OryxProject / oryx

Oryx 2: Lambda architecture on Apache Spark, Apache Kafka for real-time large scale machine learning
http://oryx.io
Apache License 2.0
1.79k stars 405 forks source link

Kafka 0.11.x support #337

Closed cimox closed 6 years ago

cimox commented 7 years ago

Currently Oryx is not supporting Kafka message format 0.11.x

Details: https://community.cloudera.com/t5/Data-Science-and-Machine/NoClassDefFoundError-in-Oryx-batch-and-speed-layers/m-p/59235#M765

Any suggestions how this can be fixed/added support @srowen, I will be happy to help with this.

srowen commented 7 years ago

Your issue does not suggest something specific to 0.11. This is how other Kafka version incompatibilities look at runtime. Do you know 0.11 isn't compatible with the 0.10.2 client? I hope not because that would mean yet another branch just to support mutually incompatible Kafka versions. I thought they'd gotten better after the 0.10.0 - 0.10.2 error.

cimox commented 7 years ago

I'm not sure whether 0.11 isn't compatible with 0.10.2 client. I can try it once master build is finished (I see it's failing in CI).

srowen commented 7 years ago

You can ignore the build failures -- that's me fixing it to work with recent travis changes. It actually works fine.

cimox commented 7 years ago

I've tested 2.5.0-SNAPSHOT. Not working with 0.11, I was trying to build it with: <kafka.version>0.11.0-kafka-3.0.0</kafka.version> and <kafka.version>0.11.0.0</kafka.version>, but build is failing...

srowen commented 7 years ago

I saw that too when I tried it, but it looked like it was just because some methods are deprecated now and the build sets -Werror to make them fail the build.
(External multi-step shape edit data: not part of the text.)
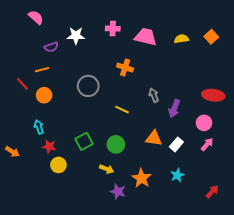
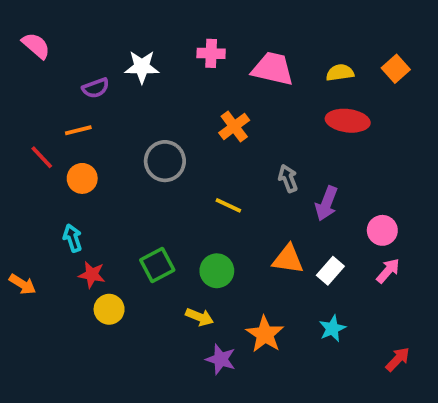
pink semicircle: (36, 17) -> (36, 46), moved
orange cross: (125, 68) -> (234, 126), turned 35
red ellipse: (213, 95) -> (348, 121), moved

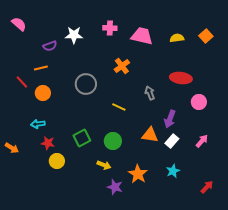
red ellipse: (348, 121) -> (181, 78), moved
purple arrow: (327, 203) -> (170, 119), moved
pink circle: (382, 230) -> (199, 102), moved
cyan arrow: (73, 238) -> (38, 124), turned -80

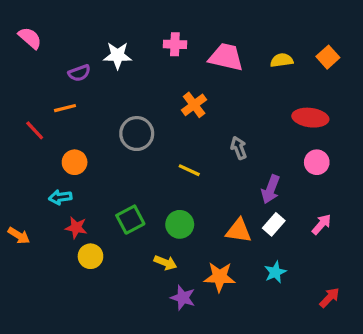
red ellipse: (181, 78) -> (310, 118), moved
orange circle: (43, 93) -> (75, 162), moved
orange triangle: (150, 135) -> (239, 231), moved
orange star: (138, 174) -> (220, 277), turned -30

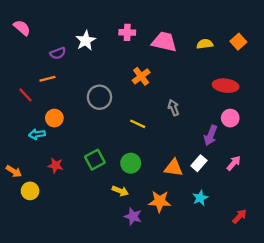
white star: (118, 55) -> (86, 41), turned -30
purple arrow: (271, 189) -> (211, 135), moved
cyan arrow: (60, 197) -> (37, 134), moved
yellow circle: (90, 256) -> (30, 191), moved

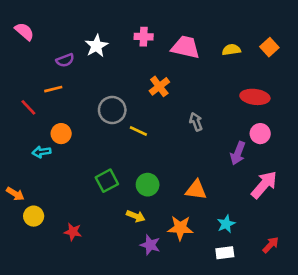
yellow line: (138, 124) -> (138, 131), moved
white rectangle: (199, 163) -> (225, 253), moved, turned 42
pink arrow: (234, 163) -> (264, 185), size x1.6
red star: (55, 165) -> (73, 232), moved

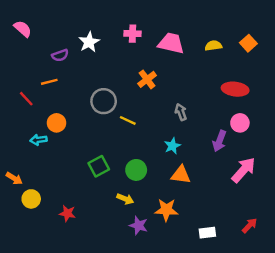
cyan star: (226, 224) -> (172, 146), moved

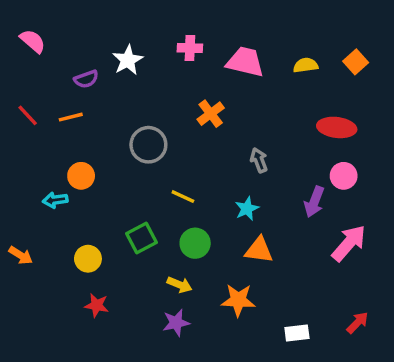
red line: (26, 99) -> (28, 115), moved
yellow line: (128, 120) -> (183, 197), moved
yellow circle: (31, 199) -> (88, 259), moved
purple star: (139, 225) -> (176, 323), moved, turned -30

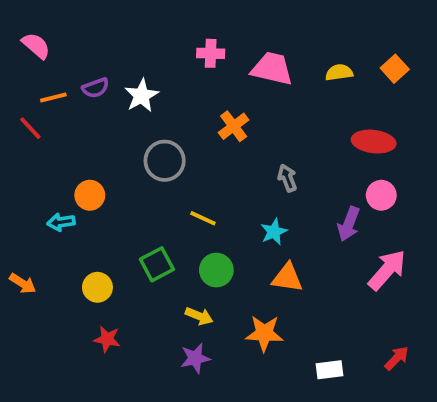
white star: (128, 60) -> (142, 96), moved
orange line: (71, 117) -> (53, 97), moved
You could just set it to not fail on warning.

cimox commented 7 years ago

Still getting the same exception :( My pom.xml looks like this:

...
      <dependency>
        <groupId>org.apache.kafka</groupId>
        <artifactId>kafka_${scala.minor.version}</artifactId>
        <version>0.11.0.0</version>
        <scope>provided</scope>
        <exclusions>
          <!-- later Kafka versions bring this in -->
          <exclusion>
            <groupId>javax.servlet</groupId>
            <artifactId>servlet-api</artifactId>
          </exclusion>
        </exclusions>
      </dependency>
      <dependency>
        <groupId>org.apache.kafka</groupId>
        <artifactId>kafka-clients</artifactId>
        <version>0.11.0.0-cp1</version>
      </dependency>
...

Note: -cp1 is Confluent platform kafka-client version. Build is successful with disabled -Werror, but still getting java.lang.NoClassDefFoundError: kafka/admin/RackAwareMode exception.
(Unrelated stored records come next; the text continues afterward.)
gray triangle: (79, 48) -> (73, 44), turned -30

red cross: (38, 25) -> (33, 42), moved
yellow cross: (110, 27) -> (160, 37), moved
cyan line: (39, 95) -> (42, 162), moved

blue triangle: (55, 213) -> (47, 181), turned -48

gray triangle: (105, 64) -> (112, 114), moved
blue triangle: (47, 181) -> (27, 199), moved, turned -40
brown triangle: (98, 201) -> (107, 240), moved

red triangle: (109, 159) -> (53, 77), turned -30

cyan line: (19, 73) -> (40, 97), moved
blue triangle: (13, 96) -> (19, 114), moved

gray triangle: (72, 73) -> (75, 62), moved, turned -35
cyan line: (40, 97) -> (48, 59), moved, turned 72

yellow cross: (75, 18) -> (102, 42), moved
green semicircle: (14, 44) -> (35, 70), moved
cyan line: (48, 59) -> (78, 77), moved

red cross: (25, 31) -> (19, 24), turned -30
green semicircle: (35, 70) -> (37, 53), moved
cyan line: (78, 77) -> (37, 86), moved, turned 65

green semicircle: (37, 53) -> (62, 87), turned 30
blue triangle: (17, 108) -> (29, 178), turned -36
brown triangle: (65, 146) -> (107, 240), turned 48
cimox commented 7 years ago

Hmmm. Looking into code, this part of code is not even executed: https://github.com/OryxProject/oryx/blob/master/framework/kafka-util/src/main/java/com/cloudera/oryx/kafka/util/KafkaUtils.java#L89

Strange. It seems like there is a problem with kafka.admin.AdminUtils

srowen commented 7 years ago

You shouldn't have a class version incompatibility if you really are building and running the exact same Kafka version. I think that indicates you still have some mismatch somewhere.

However I did manage to run the tests with 0.11 and it doesn't seem to work as-is. Something else in the behavior has changed.

The 2.5 branch is branched now so master could move to 0.11. I don't have the cycles to work on getting it working with 0.11 (not sure Spark will work with it either) but if you do get it working, feel free to propose a patch.

cimox commented 7 years ago

It seems like kafka-clients and it's relevant CP versions are not compatible. There is no AdminUtils class though. Even if I get it running by workaround to don't check topic existence, it fails on Spark Streaming Kafka integration which supports only 0.10 Kafka. Hmm, I am not sure what should I do now.

cimox commented 7 years ago

I've opened discussion in Spark dev mailing list, hopefully it will get accepted.

srowen commented 7 years ago

My guess is that in fact you are getting Kafka dependencies from Spark dependencies, and yes it doesn't support 0.11 formally. I think that could be a blocker, because most workarounds I can think of would inevitably run into a problem of that form.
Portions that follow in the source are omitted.